- _DATA TO USE_:
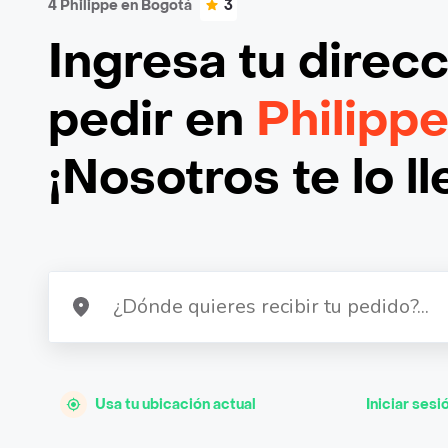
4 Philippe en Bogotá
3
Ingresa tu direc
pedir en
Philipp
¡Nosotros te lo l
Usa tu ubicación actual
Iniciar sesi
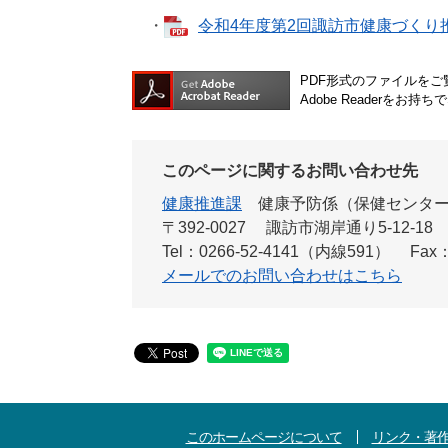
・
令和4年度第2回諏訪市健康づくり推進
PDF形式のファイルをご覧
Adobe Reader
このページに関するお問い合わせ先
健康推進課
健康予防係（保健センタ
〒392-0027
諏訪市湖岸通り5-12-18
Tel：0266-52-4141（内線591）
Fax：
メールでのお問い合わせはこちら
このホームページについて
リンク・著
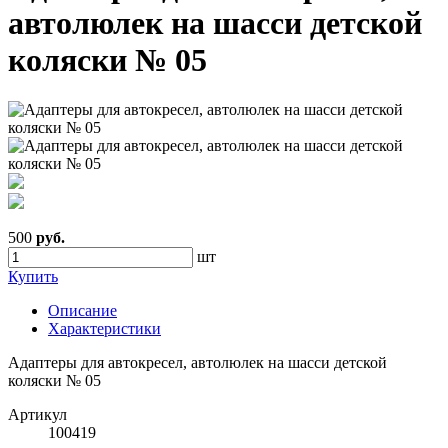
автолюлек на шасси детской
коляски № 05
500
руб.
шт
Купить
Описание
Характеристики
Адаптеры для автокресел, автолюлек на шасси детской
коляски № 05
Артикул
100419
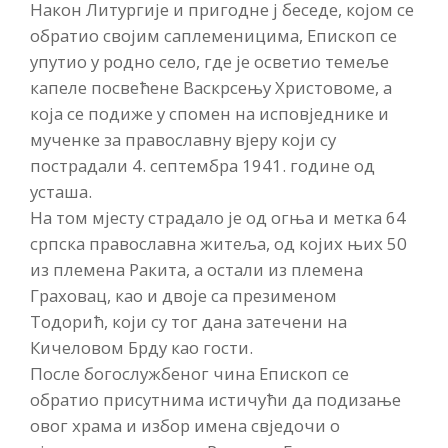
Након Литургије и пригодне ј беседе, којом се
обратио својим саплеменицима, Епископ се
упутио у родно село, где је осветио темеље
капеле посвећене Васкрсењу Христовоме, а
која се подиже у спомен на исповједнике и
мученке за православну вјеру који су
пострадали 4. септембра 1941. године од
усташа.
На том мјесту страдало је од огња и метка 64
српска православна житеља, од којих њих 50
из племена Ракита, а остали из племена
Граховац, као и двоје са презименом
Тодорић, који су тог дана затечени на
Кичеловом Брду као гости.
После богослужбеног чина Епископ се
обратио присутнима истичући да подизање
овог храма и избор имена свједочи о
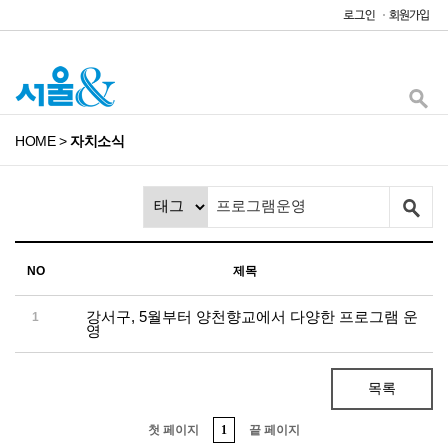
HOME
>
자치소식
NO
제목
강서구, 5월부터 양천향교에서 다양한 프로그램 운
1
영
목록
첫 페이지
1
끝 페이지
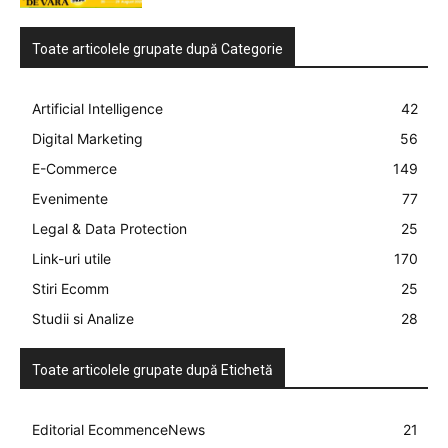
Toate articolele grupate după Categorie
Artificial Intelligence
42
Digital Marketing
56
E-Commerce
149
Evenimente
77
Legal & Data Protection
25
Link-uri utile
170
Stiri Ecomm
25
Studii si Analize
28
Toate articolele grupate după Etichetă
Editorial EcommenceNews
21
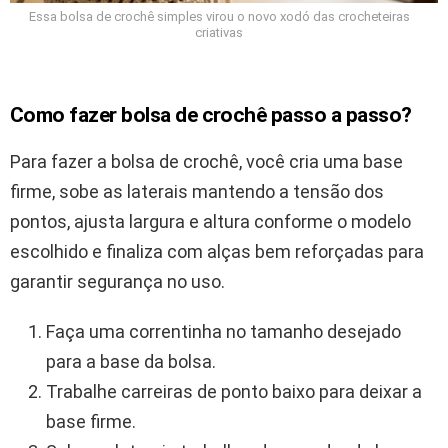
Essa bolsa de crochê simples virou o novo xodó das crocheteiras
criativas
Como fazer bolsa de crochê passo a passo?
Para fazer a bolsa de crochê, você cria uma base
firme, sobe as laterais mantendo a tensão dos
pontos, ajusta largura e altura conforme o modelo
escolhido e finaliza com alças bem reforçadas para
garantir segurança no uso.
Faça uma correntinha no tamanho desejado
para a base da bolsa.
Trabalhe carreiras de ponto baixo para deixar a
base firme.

- _WHAT IS BEING ASKED_: Apart from the pictures, every line above must be repeated exactly.

- _RESPONSE AREA_:
4 Philippe en Bogotá
3
Ingresa tu direc
pedir en
Philipp
¡Nosotros te lo l
Usa tu ubicación actual
Iniciar sesi
・
令和4年度第2回諏訪市健康づくり推進
PDF形式のファイルをご覧
Adobe Reader
このページに関するお問い合わせ先
健康推進課
健康予防係（保健センタ
〒392-0027
諏訪市湖岸通り5-12-18
Tel：0266-52-4141（内線591）
Fax：
メールでのお問い合わせはこちら
このホームページについて
リンク・著
автолюлек на шасси детской
коляски № 05
500
руб.
шт
Купить
Описание
Характеристики
Адаптеры для автокресел, автолюлек на шасси детской
коляски № 05
Артикул
100419
Након Литургије и пригодне ј беседе, којом се
обратио својим саплеменицима, Епископ се
упутио у родно село, где је осветио темеље
капеле посвећене Васкрсењу Христовоме, а
која се подиже у спомен на исповједнике и
мученке за православну вјеру који су
пострадали 4. септембра 1941. године од
усташа.
На том мјесту страдало је од огња и метка 64
српска православна житеља, од којих њих 50
из племена Ракита, а остали из племена
Граховац, као и двоје са презименом
Тодорић, који су тог дана затечени на
Кичеловом Брду као гости.
После богослужбеног чина Епископ се
обратио присутнима истичући да подизање
овог храма и избор имена свједочи о
HOME
>
자치소식
NO
제목
강서구, 5월부터 양천향교에서 다양한 프로그램 운
1
영
목록
첫 페이지
1
끝 페이지
Toate articolele grupate după Categorie
Artificial Intelligence
42
Digital Marketing
56
E-Commerce
149
Evenimente
77
Legal & Data Protection
25
Link-uri utile
170
Stiri Ecomm
25
Studii si Analize
28
Toate articolele grupate după Etichetă
Editorial EcommenceNews
21
Essa bolsa de crochê simples virou o novo xodó das crocheteiras
criativas
Como fazer bolsa de crochê passo a passo?
Para fazer a bolsa de crochê, você cria uma base
firme, sobe as laterais mantendo a tensão dos
pontos, ajusta largura e altura conforme o modelo
escolhido e finaliza com alças bem reforçadas para
garantir segurança no uso.
Faça uma correntinha no tamanho desejado
para a base da bolsa.
Trabalhe carreiras de ponto baixo para deixar a
base firme.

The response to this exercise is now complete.